If your class has daily homework, spending time making a key for students can be more time efficient than grading the homework. Students also like grading their work because they get immediate insight into their errors without having to wait a week to get the graded homework returned. Nelta Edwards (2007) uses self-grading in a social statistics course:
“At the start of each class for which homework is due, I hand out a key for the assigned problems. I print each key on different colored paper, as far as paper choices permit. I walk the class through each homework problem as students compare their own work with the key. I ask them to correct mistakes on their work with different colored writing utensils. Students score each problem on scale from 0 to 4 (0 for no attempt; 1, 2, and 3 for an answer in between; and 4 for perfect). For each problem with a score of less than 4, I ask students to write a note about what they missed, such as “math error” or “wrong test statistic.” Students write their scores next to each problem and the score for the whole assignment at the top of the front page. Self-grading the homework usually takes between ten and twenty minutes, depending on the number of questions students ask during the process and the number of problems assigned. I collect the student-graded work and spend the rest of the class period on the next topic.” (Edwards, 2007)

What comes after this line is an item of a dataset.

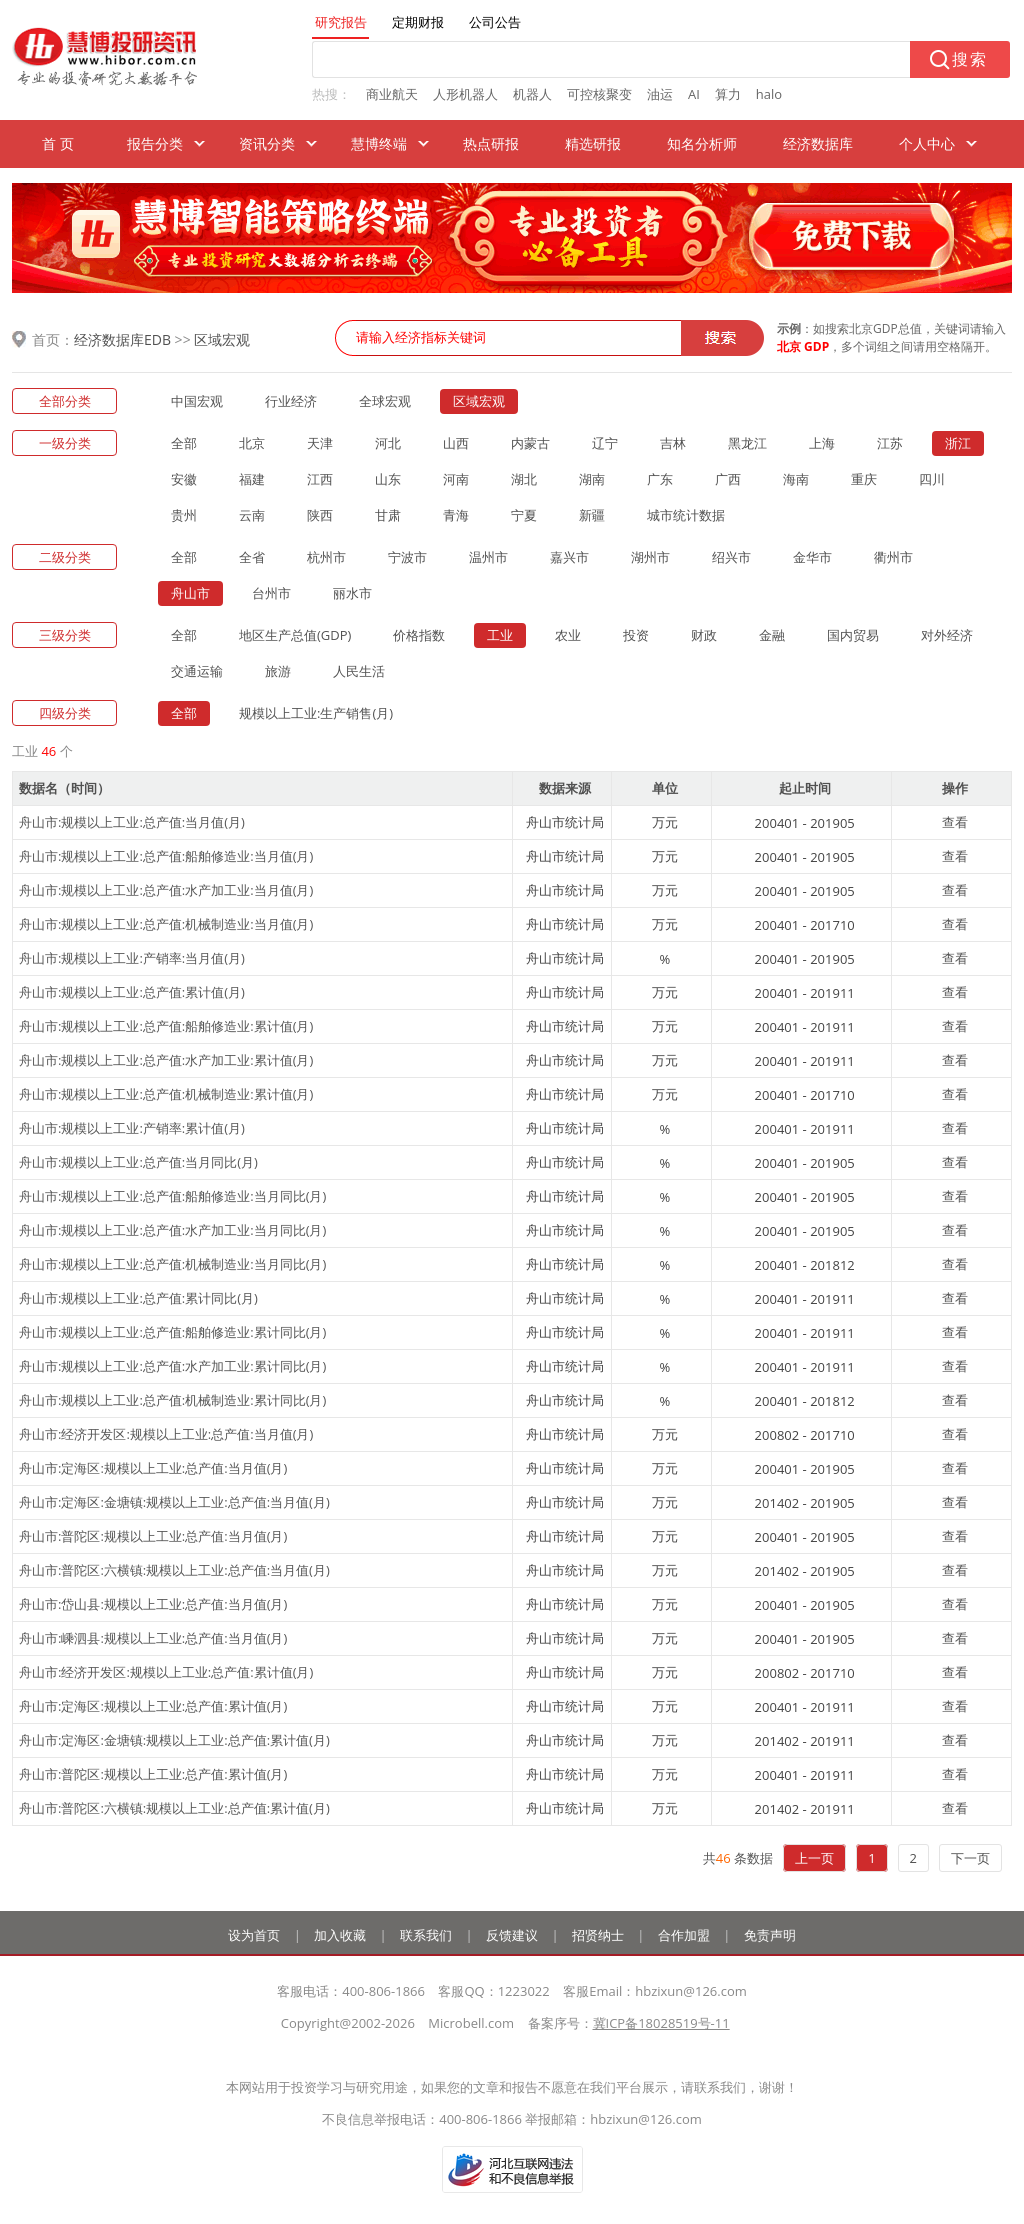 The image size is (1024, 2224). What do you see at coordinates (138, 1162) in the screenshot?
I see `舟山市:规模以上工业:总产值:当月同比(月)` at bounding box center [138, 1162].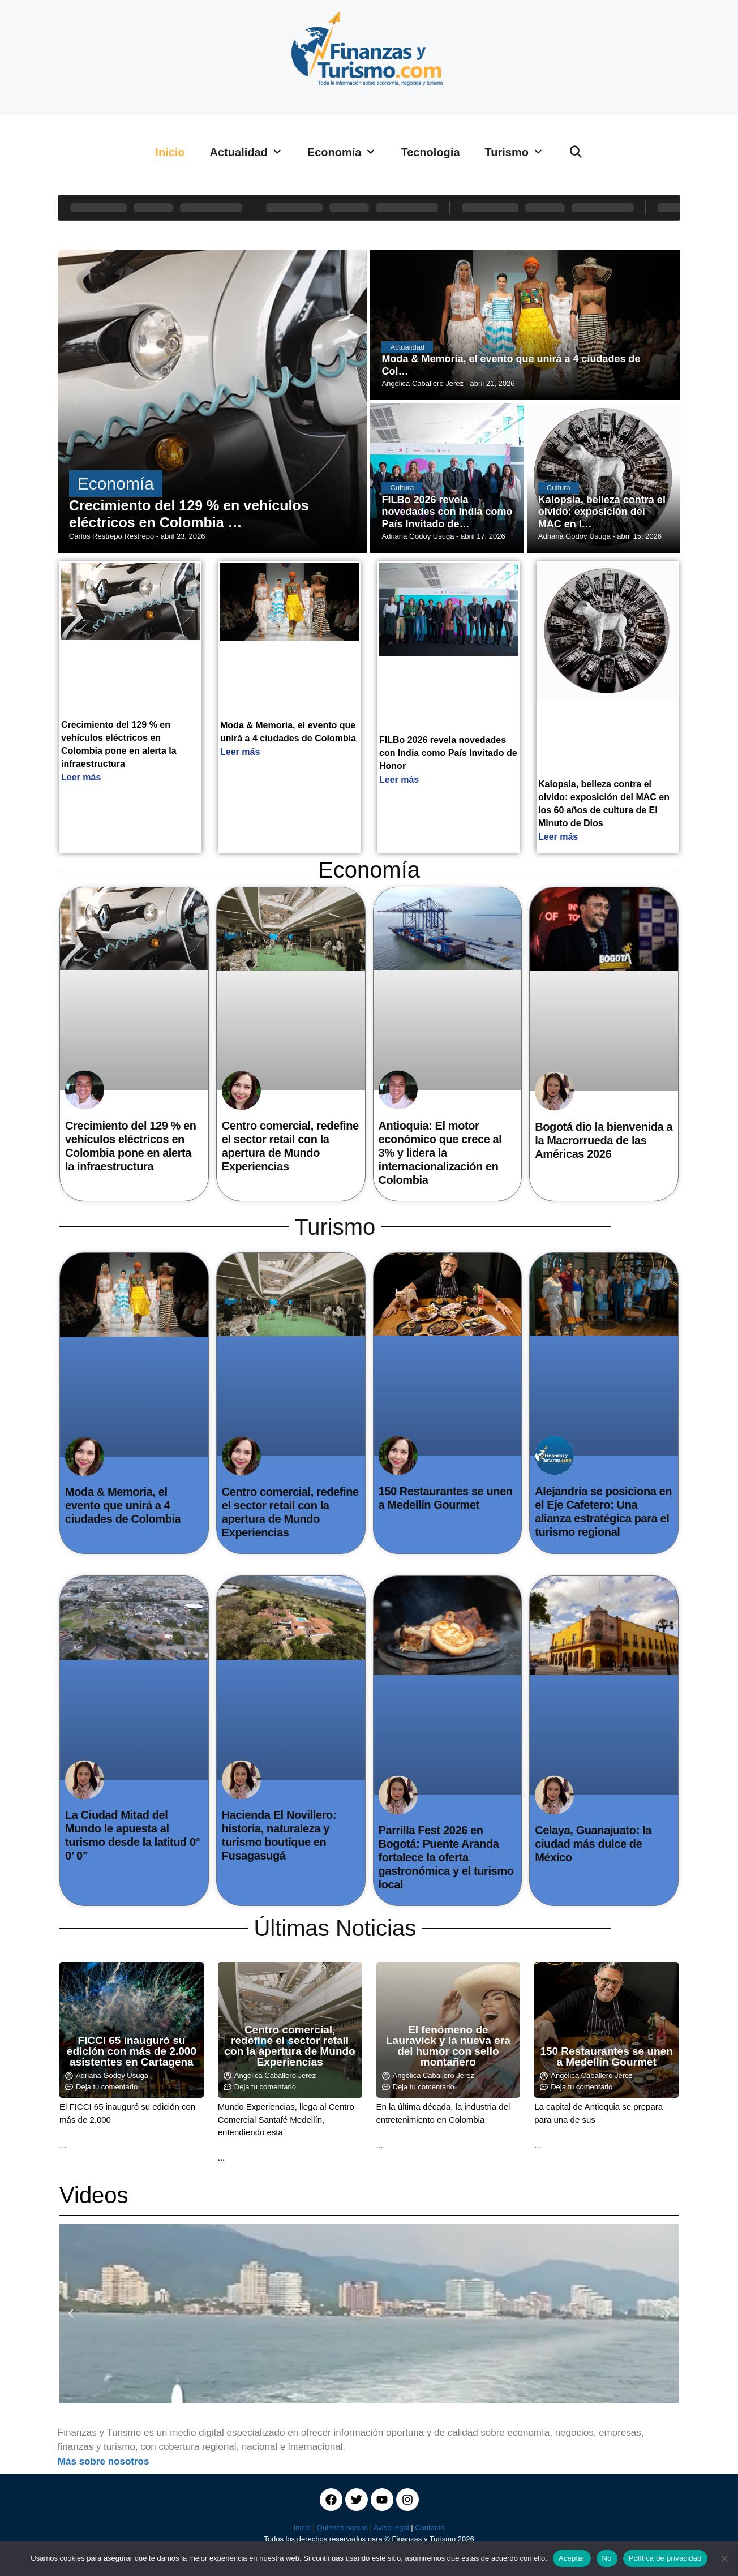  Describe the element at coordinates (572, 2558) in the screenshot. I see `Aceptar` at that location.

Ambrose, S A., Bridges, M. W., DiPietro, M., Lovett, M. C. & Noman, M. K. (2010). How learning works: seven research-based principles for smart teaching. San Francisco: Jossey-Bass.
Edwards, N. M. (2007). Student self-grading in social statistics. College Teaching, 55(2), 72-76.
McKeachie, W. J., & Svinicki, M. D. (2005). McKeachie's teaching tips: strategies, research and theory for college and university teachers. Boston: Houghton Mifflin.
Senge, P. (2000). Schools that learn: a fifth discipline fieldbook for educators, parents, and everyone who cares about education. New York: Doubleday.
Walvoord, B.E. & Anderson, J. A. (2010). Effective grading: a tool for Learning and assessment in college. San Francisco: Jossey-Bass.